Assigned task: The line with "один фактор повільного набору ваги" starts the range, and the last line of the listing ends it. Retype that range exactly, without pictures.

Working data:
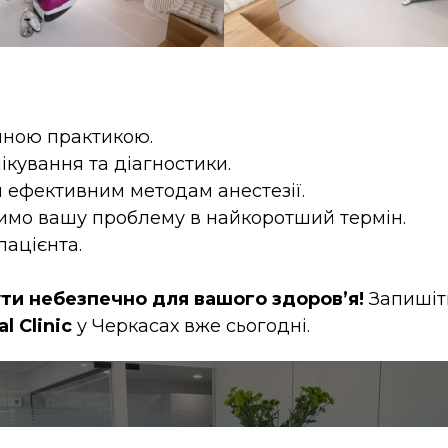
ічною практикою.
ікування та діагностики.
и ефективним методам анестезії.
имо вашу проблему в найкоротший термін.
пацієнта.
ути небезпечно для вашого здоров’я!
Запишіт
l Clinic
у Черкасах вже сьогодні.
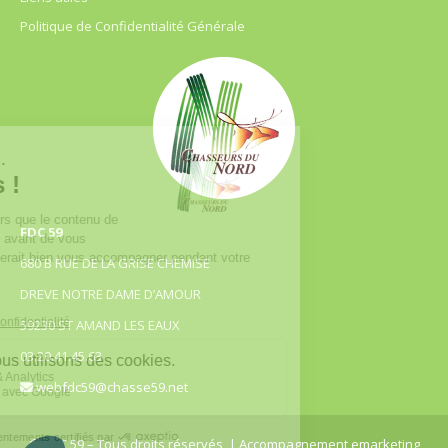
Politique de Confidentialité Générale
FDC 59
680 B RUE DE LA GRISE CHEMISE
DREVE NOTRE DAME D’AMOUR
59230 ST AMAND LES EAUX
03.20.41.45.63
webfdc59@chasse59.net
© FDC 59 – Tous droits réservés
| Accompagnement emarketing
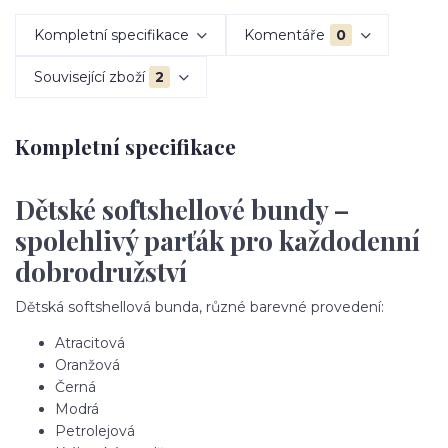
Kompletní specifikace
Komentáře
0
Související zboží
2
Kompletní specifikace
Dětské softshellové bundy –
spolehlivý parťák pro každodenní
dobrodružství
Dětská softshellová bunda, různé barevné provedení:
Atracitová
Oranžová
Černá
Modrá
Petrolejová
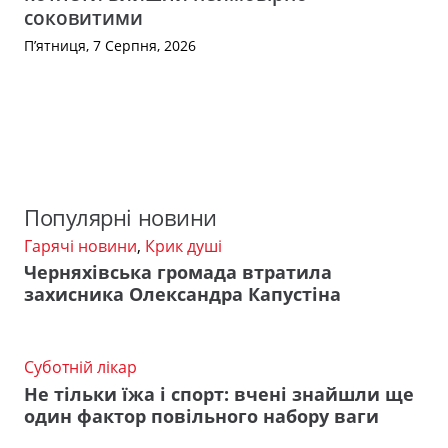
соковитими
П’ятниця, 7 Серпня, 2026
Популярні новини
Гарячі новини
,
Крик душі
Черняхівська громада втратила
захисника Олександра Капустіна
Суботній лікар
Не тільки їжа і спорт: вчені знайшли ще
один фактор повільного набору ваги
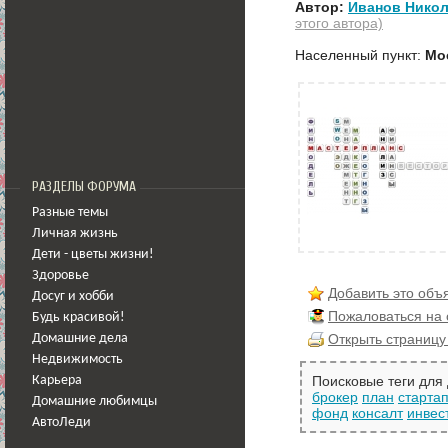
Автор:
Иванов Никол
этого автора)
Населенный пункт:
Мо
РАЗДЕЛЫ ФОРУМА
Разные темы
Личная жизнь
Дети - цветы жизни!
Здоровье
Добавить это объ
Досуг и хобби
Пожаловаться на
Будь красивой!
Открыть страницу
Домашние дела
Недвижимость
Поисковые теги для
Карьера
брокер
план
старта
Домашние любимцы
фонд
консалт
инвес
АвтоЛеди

Solution to this task:
один фактор повільного набору ваги
Автор:
Иванов Никол
этого автора)
Населенный пункт:
Мо
РАЗДЕЛЫ ФОРУМА
Разные темы
Личная жизнь
Дети - цветы жизни!
Здоровье
Добавить это объ
Досуг и хобби
Пожаловаться на
Будь красивой!
Открыть страницу
Домашние дела
Недвижимость
Поисковые теги для
Карьера
брокер
план
старта
Домашние любимцы
фонд
консалт
инвес
АвтоЛеди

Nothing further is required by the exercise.